:: Data provided
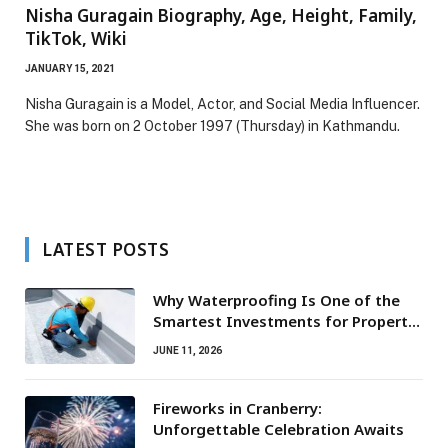
Nisha Guragain Biography, Age, Height, Family,
TikTok, Wiki
JANUARY 15, 2021
Nisha Guragain is a Model, Actor, and Social Media Influencer.
She was born on 2 October 1997 (Thursday) in Kathmandu.
LATEST POSTS
Why Waterproofing Is One of the
Smartest Investments for Property
Owners
JUNE 11, 2026
Fireworks in Cranberry:
Unforgettable Celebration Awaits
::::
**Instructions for the task**
Only lines containing the string "Guragain" are needed. Pull each of them out of the records above.

**Solved exercise**
Nisha Guragain Biography, Age, Height, Family,
Nisha Guragain is a Model, Actor, and Social Media Influencer.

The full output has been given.